Long ago, in a United States that now seems far, far away, the coming-to-America story of Saule Omarova would be hailed as a stirring endorsement of our nation as a beacon for democracy-seekers.

Born in 1966 under the Communist dictatorship of the USSR and raised under her Kazakh grandmother who had lost the rest of her family to Stalinist purges, Omarova grew up with a passion for Pink Floyd and political dissent that caused her to stay in the U.S. after the Soviet regime collapsed while she was a grad student in Wisconsin.

Not surprisingly, Omarova's work as an American academic hasn't focused on overthrowing capitalism but on making it work better for everyday citizens. Inspired by the 2008 economic meltdown, she's most recently proposed a scheme that would allow the Federal Reserve to take on the big banks' monopoly on private deposits that caused a credit crunch.

Her research and resume -- she even worked for a time in the administration of George W. Bush -- made Omarova seemingly an inspiring pick for President Joe Biden, who tapped her to become the first woman and first nonwhite person to oversee banking as comptroller of the currency.

But Omarova's feel-good saga was lost in translation when she hit the Senate for her confirmation process. Instead, the hearing became a public demonstration of everything that's wrong with American politics in 2021 -- beginning with Republicans who hid their unbridled support for the monopolistic power for Big Banking behind completely twisting Omarova's life story in the worst display of red-baiting on Capitol Hill since Joe McCarthy.
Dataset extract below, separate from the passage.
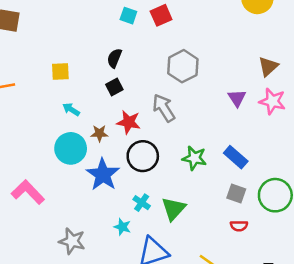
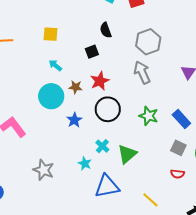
black semicircle: (114, 58) -> (106, 30), moved, turned -49
gray arrow: (164, 108) -> (142, 73), moved
red star: (129, 122) -> (100, 81), turned 30
blue star: (103, 175) -> (74, 120), size x0.6

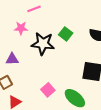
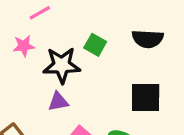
purple triangle: (12, 59) -> (58, 102), moved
It started with Sen. Pat Toomey of Pennsylvania -- Wall Street's man in the Senate -- demanding a paper on Marxism required by her Moscow State University professors "in the original Russian language." . It devolved into Sen. John Kennedy of Louisiana telling the nominee, "I don't know whether to call you professor or comrade."

But what happened next is much more revealing about what's broken with American politics, and it arguably matters a lot more as the nation backslides into 2022 midterms that could shake democracy to its core. Because if you think that Senate Democrats rose up to this shameful display of modern McCarthyism by rallying around Biden's nominee or her ideas that banking should work for the middle class, then you don't know the soul of today's Democratic Party.

Instead, a so-called cadre of centrist Democrats put the dagger in Omarova's political fortunes. In a scenario where all 50 Democratic votes were needed, five of these so-called moderates -- including Sen. Kyrsten Sinema of Arizona -- have reportedly told the White House that they can't support Omarova, which will kill her nomination.

The torpedoing of Omarova by her own party is hardly an aberration. Instead, it felt like the exclamation point on a recurring theme in Year One of the Biden administration -- seeing a new president's determination to turn around American politics to help the struggling middle class be either slow-walked or increasingly blocked by an entrenched sliver of pro-Wall Street and pro-donor-class Democrats.

We've watched this process writ large as the centerpiece of the Biden agenda -- the formerly $3.5 trillion social welfare and climate change package -- has been stripped of popular items such as free community college and has seen other key features sharply whittled down. The cuts happened not because of Republicans, but because of conservative Democrats like Sen. Joe Manchin of West Virginia, who with his family literally owns a coal company, or Rep. Josh Gottheimer of New Jersey, whose $450,000 in donations from private equity firms last cycle was more than any House member, including any pro-business Republican.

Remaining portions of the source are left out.